(Beginning of Records supplied)

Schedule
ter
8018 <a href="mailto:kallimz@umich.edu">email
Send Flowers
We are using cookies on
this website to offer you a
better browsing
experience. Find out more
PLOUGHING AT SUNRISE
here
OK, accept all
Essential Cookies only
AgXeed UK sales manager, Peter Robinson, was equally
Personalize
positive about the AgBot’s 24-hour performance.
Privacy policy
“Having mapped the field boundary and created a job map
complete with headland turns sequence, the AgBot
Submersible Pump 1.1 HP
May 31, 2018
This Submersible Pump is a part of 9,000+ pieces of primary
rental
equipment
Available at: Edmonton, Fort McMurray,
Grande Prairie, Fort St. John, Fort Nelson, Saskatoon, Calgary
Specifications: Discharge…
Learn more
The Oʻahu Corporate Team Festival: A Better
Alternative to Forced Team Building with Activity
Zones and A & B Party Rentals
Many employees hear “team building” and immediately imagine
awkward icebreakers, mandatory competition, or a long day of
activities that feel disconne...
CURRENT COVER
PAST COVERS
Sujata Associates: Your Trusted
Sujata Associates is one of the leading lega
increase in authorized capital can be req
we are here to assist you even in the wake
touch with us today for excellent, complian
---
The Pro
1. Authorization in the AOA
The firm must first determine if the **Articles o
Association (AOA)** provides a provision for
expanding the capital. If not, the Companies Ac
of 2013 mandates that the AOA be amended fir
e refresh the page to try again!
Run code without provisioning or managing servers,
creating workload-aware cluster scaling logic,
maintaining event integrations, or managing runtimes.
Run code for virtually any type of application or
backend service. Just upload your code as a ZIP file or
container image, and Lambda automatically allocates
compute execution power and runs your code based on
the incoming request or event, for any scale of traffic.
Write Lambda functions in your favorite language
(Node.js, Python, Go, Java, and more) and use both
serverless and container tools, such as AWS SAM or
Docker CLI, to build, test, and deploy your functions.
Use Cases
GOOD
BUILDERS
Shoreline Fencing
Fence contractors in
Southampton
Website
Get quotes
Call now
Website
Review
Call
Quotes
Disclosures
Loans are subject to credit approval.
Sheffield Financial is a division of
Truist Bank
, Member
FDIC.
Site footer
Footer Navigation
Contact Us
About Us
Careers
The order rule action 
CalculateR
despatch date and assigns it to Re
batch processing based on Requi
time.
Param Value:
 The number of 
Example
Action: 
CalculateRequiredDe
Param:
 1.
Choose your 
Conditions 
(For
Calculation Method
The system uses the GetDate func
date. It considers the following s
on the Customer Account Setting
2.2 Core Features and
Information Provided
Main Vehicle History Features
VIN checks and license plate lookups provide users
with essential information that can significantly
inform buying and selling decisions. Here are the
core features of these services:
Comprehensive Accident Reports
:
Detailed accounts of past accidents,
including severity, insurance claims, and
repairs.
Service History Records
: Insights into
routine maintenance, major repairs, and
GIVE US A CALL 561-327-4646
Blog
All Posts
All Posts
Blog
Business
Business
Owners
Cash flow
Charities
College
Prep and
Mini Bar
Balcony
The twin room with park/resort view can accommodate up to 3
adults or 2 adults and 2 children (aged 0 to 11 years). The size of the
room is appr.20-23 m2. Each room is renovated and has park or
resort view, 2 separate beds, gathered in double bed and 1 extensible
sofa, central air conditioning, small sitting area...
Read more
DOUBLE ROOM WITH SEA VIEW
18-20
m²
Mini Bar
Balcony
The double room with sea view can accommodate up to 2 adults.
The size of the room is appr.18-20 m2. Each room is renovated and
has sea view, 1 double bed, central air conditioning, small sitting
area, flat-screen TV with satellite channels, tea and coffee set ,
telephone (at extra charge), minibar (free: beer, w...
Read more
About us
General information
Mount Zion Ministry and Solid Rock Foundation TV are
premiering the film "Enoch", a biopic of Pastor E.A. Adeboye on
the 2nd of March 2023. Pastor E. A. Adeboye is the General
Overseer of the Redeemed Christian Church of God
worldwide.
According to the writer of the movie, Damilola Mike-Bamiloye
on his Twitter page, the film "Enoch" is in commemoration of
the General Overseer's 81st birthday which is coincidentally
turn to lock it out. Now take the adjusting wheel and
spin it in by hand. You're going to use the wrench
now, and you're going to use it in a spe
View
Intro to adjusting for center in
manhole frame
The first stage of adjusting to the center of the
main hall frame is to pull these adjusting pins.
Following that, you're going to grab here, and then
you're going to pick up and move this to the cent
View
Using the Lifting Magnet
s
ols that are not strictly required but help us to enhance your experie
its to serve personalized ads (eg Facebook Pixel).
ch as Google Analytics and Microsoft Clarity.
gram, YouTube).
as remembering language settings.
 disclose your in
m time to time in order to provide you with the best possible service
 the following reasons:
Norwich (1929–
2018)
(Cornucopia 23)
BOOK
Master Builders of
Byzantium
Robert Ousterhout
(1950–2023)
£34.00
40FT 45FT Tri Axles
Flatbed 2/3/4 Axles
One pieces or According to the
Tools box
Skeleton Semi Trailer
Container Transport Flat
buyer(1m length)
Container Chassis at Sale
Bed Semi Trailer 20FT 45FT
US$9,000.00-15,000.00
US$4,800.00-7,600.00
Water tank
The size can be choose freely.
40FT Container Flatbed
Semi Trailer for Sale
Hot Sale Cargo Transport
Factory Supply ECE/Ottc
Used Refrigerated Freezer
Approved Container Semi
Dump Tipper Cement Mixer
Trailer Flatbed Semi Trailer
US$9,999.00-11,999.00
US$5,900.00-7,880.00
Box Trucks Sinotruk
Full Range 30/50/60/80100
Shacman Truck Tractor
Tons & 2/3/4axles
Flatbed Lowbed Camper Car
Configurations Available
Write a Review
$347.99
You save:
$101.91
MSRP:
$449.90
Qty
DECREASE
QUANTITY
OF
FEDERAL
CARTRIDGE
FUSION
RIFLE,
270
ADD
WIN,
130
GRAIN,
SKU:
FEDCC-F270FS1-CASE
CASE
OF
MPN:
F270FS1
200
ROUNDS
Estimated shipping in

(End of Records supplied)

[Exercise directions]: Start at the first line of the material and write everything out exactly.

[Result of this exercise]:
Schedule
ter
8018 <a href="mailto:kallimz@umich.edu">email
Send Flowers
We are using cookies on
this website to offer you a
better browsing
experience. Find out more
PLOUGHING AT SUNRISE
here
OK, accept all
Essential Cookies only
AgXeed UK sales manager, Peter Robinson, was equally
Personalize
positive about the AgBot’s 24-hour performance.
Privacy policy
“Having mapped the field boundary and created a job map
complete with headland turns sequence, the AgBot
Submersible Pump 1.1 HP
May 31, 2018
This Submersible Pump is a part of 9,000+ pieces of primary
rental
equipment
Available at: Edmonton, Fort McMurray,
Grande Prairie, Fort St. John, Fort Nelson, Saskatoon, Calgary
Specifications: Discharge…
Learn more
The Oʻahu Corporate Team Festival: A Better
Alternative to Forced Team Building with Activity
Zones and A & B Party Rentals
Many employees hear “team building” and immediately imagine
awkward icebreakers, mandatory competition, or a long day of
activities that feel disconne...
CURRENT COVER
PAST COVERS
Sujata Associates: Your Trusted
Sujata Associates is one of the leading lega
increase in authorized capital can be req
we are here to assist you even in the wake
touch with us today for excellent, complian
---
The Pro
1. Authorization in the AOA
The firm must first determine if the **Articles o
Association (AOA)** provides a provision for
expanding the capital. If not, the Companies Ac
of 2013 mandates that the AOA be amended fir
e refresh the page to try again!
Run code without provisioning or managing servers,
creating workload-aware cluster scaling logic,
maintaining event integrations, or managing runtimes.
Run code for virtually any type of application or
backend service. Just upload your code as a ZIP file or
container image, and Lambda automatically allocates
compute execution power and runs your code based on
the incoming request or event, for any scale of traffic.
Write Lambda functions in your favorite language
(Node.js, Python, Go, Java, and more) and use both
serverless and container tools, such as AWS SAM or
Docker CLI, to build, test, and deploy your functions.
Use Cases
GOOD
BUILDERS
Shoreline Fencing
Fence contractors in
Southampton
Website
Get quotes
Call now
Website
Review
Call
Quotes
Disclosures
Loans are subject to credit approval.
Sheffield Financial is a division of
Truist Bank
, Member
FDIC.
Site footer
Footer Navigation
Contact Us
About Us
Careers
The order rule action 
CalculateR
despatch date and assigns it to Re
batch processing based on Requi
time.
Param Value:
 The number of 
Example
Action: 
CalculateRequiredDe
Param:
 1.
Choose your 
Conditions 
(For
Calculation Method
The system uses the GetDate func
date. It considers the following s
on the Customer Account Setting
2.2 Core Features and
Information Provided
Main Vehicle History Features
VIN checks and license plate lookups provide users
with essential information that can significantly
inform buying and selling decisions. Here are the
core features of these services:
Comprehensive Accident Reports
:
Detailed accounts of past accidents,
including severity, insurance claims, and
repairs.
Service History Records
: Insights into
routine maintenance, major repairs, and
GIVE US A CALL 561-327-4646
Blog
All Posts
All Posts
Blog
Business
Business
Owners
Cash flow
Charities
College
Prep and
Mini Bar
Balcony
The twin room with park/resort view can accommodate up to 3
adults or 2 adults and 2 children (aged 0 to 11 years). The size of the
room is appr.20-23 m2. Each room is renovated and has park or
resort view, 2 separate beds, gathered in double bed and 1 extensible
sofa, central air conditioning, small sitting area...
Read more
DOUBLE ROOM WITH SEA VIEW
18-20
m²
Mini Bar
Balcony
The double room with sea view can accommodate up to 2 adults.
The size of the room is appr.18-20 m2. Each room is renovated and
has sea view, 1 double bed, central air conditioning, small sitting
area, flat-screen TV with satellite channels, tea and coffee set ,
telephone (at extra charge), minibar (free: beer, w...
Read more
About us
General information
Mount Zion Ministry and Solid Rock Foundation TV are
premiering the film "Enoch", a biopic of Pastor E.A. Adeboye on
the 2nd of March 2023. Pastor E. A. Adeboye is the General
Overseer of the Redeemed Christian Church of God
worldwide.
According to the writer of the movie, Damilola Mike-Bamiloye
on his Twitter page, the film "Enoch" is in commemoration of
the General Overseer's 81st birthday which is coincidentally
turn to lock it out. Now take the adjusting wheel and
spin it in by hand. You're going to use the wrench
now, and you're going to use it in a spe
View
Intro to adjusting for center in
manhole frame
The first stage of adjusting to the center of the
main hall frame is to pull these adjusting pins.
Following that, you're going to grab here, and then
you're going to pick up and move this to the cent
View
Using the Lifting Magnet
s
ols that are not strictly required but help us to enhance your experie
its to serve personalized ads (eg Facebook Pixel).
ch as Google Analytics and Microsoft Clarity.
gram, YouTube).
as remembering language settings.
 disclose your in
m time to time in order to provide you with the best possible service
 the following reasons:
Norwich (1929–
2018)
(Cornucopia 23)
BOOK
Master Builders of
Byzantium
Robert Ousterhout
(1950–2023)
£34.00
40FT 45FT Tri Axles
Flatbed 2/3/4 Axles
One pieces or According to the
Tools box
Skeleton Semi Trailer
Container Transport Flat
buyer(1m length)
Container Chassis at Sale
Bed Semi Trailer 20FT 45FT
US$9,000.00-15,000.00
US$4,800.00-7,600.00
Water tank
The size can be choose freely.
40FT Container Flatbed
Semi Trailer for Sale
Hot Sale Cargo Transport
Factory Supply ECE/Ottc
Used Refrigerated Freezer
Approved Container Semi
Dump Tipper Cement Mixer
Trailer Flatbed Semi Trailer
US$9,999.00-11,999.00
US$5,900.00-7,880.00
Box Trucks Sinotruk
Full Range 30/50/60/80100
Shacman Truck Tractor
Tons & 2/3/4axles
Flatbed Lowbed Camper Car
Configurations Available
Write a Review
$347.99
You save:
$101.91
MSRP:
$449.90
Qty
DECREASE
QUANTITY
OF
FEDERAL
CARTRIDGE
FUSION
RIFLE,
270
ADD
WIN,
130
GRAIN,
SKU:
FEDCC-F270FS1-CASE
CASE
OF
MPN:
F270FS1
200
ROUNDS
Estimated shipping in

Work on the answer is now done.